▶ **Supplied material**
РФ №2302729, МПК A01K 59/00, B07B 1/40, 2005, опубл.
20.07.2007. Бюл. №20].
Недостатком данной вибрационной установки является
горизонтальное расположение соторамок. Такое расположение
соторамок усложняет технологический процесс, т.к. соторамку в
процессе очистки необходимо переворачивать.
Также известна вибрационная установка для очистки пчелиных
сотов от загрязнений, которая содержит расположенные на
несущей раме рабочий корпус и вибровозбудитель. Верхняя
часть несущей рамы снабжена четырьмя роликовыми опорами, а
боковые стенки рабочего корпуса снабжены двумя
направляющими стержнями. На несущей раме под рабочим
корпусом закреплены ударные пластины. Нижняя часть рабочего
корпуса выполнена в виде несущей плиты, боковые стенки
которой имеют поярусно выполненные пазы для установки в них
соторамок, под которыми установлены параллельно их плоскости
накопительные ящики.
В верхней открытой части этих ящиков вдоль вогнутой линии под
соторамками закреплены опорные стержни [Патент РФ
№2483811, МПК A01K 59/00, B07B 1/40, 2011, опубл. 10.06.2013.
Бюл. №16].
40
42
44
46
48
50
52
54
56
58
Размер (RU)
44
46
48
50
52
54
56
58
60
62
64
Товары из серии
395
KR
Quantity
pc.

▶ **Work order**
Reproduce exactly the lines above from the line with "часть несущей рамы" to the line with "корпуса выполнена в", including both, and add nothing.

▶ **Solution**
часть несущей рамы снабжена четырьмя роликовыми опорами, а
боковые стенки рабочего корпуса снабжены двумя
направляющими стержнями. На несущей раме под рабочим
корпусом закреплены ударные пластины. Нижняя часть рабочего
корпуса выполнена в виде несущей плиты, боковые стенки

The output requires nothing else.